Ensuite, comme d’habitude, les langues se sont déliées. Et c’est l’actualité qui revient bousculer cette parenthèse de détachement.

Ludivine a le nombre « 79 » en tête. Elle exulte, elle en fait un symbole. Guillaume l’écoute patiemment.

—  Oui, 79. Je veux parler du référendum qui vient d’avoir lieu au Chili et d’un dernier sondage chez nous. Au Chili, les électeurs ont demandé à près de 79% une nouvelle constitution et surtout que celle-ci soit écrite par des citoyens et non par le Parlement. Et pour ce qui est du sondage qui concerne la France, 79% des électeurs veulent un vote « antisystème » pour la présidentielle de 2022, c'est-à-dire soit abstention, soit vote blanc, soit vote pour les extrêmes. C’est réjouissant, non ? Le peuple reprend le pouvoir…

Guillaume est beaucoup plus mesuré :

—  Réjouissant, je ne sais pas. Il faut voir ce que va donner la constitution au Chili écrite sans l’aide de spécialistes. Ce sera peut-être une constitution de rêve mais sera-t-elle applicable ? On voudra donner la parole au peuple mais qu’est-ce que le peuple au fond ? Ce n’est pas un bloc. Et la loi du nombre est-elle suffisante pour dire qu’on a raison ? Que fait-on de la manipulation dans tout ça ?

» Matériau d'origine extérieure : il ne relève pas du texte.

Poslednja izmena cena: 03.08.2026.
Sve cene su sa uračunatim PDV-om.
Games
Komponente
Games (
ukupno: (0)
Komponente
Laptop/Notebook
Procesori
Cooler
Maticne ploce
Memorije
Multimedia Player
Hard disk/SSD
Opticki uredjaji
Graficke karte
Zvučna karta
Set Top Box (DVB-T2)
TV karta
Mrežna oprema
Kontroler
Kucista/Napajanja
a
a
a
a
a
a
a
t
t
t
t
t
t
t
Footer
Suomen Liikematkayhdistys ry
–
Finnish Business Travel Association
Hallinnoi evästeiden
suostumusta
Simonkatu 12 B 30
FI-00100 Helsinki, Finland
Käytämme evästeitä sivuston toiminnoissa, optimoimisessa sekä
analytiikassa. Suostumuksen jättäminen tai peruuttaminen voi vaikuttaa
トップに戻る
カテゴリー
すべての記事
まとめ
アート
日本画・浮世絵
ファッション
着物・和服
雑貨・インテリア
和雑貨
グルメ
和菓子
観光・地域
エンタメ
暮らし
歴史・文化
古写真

» Et pour ce qui est du vote antisystème, excuse-moi ma petite Ludivine, quoi qu’on puisse en penser, il existera toujours un système. Un système différent mais un système. Alors, je ne vois pas très bien ce qu’on veut dire. Mais évidemment, le terme « anti » fait toujours plaisir.

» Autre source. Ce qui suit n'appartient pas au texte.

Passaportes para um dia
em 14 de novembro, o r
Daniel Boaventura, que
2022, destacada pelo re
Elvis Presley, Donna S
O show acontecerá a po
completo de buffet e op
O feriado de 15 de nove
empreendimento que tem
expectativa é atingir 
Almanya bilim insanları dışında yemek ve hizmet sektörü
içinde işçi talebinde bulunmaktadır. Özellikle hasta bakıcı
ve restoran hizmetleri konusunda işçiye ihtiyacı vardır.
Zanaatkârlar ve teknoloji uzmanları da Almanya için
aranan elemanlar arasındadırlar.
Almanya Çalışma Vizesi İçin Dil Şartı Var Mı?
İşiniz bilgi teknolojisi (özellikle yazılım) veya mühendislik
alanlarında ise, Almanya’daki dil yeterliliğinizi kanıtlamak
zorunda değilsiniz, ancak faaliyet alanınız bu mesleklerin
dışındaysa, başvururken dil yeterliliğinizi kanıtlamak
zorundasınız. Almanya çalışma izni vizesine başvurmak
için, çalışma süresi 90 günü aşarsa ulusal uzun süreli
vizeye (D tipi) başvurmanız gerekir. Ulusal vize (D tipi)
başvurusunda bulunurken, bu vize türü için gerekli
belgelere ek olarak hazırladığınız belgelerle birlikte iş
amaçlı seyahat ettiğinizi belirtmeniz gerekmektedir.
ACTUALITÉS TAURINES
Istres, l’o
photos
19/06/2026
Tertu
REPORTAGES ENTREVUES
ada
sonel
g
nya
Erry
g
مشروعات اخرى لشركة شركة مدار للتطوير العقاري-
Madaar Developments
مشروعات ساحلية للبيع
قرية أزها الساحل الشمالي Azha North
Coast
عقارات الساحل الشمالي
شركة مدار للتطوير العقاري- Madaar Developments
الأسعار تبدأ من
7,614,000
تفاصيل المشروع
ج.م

Ludivine soupire, elle sait qu’elle a toujours du fil à retordre avec Guillaume. Louis qui a écouté à quelques pas aborde un autre sujet.

—  En tout cas, pour les caricatures, j’espère que tu es d’accord, Guillaume ?

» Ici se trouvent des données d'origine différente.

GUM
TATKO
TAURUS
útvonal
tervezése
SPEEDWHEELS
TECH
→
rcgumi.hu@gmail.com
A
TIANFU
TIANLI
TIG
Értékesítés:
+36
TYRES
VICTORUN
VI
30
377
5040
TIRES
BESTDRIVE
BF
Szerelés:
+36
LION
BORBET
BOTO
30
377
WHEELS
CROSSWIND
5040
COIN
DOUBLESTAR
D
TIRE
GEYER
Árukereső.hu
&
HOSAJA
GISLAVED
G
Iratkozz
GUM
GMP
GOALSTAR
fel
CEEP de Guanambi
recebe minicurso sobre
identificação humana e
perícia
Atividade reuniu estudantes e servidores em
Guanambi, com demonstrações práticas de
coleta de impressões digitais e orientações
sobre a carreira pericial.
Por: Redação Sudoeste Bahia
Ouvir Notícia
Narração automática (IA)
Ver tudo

—  Tu parles de la liberté d’expression ?

—  Évidemment.

—  Sujet difficile. La liberté d’expression fait partie de ce que nous appelons nos valeurs universelles. Mais il faut rappeler que la France représente moins de 1% de la population mondiale. Que ce nous appelons des valeurs universelles ne sont pas universellement partagées…

—  Mais elles s’imposeront ! s’insurge Ludivine.

—  Pas sûr. Il faut être fort pour les imposer. Ce qui est certain par contre, c’est que l’Europe, qui a dominé le monde à partir des explorations portugaises et de la découverte de Christophe Colomb, a imposé les siennes pendant longtemps, celles de l’époque, des valeurs que l’on ne juge pas si recommandables aujourd’hui… Et par une sorte de rédemption purificatrice, elle aurait maintenant l’ambition de diffuser celles qu’elle considère comme universelles ! Tu comprends qu’elle n’est pas la mieux placée pour le faire. Cela me fait toujours penser à la France et l’Allemagne qui depuis 150 ans ont été à la source de trois guerres, dont deux ont ravagé le monde, et qui se présentent maintenant en apôtres de la paix.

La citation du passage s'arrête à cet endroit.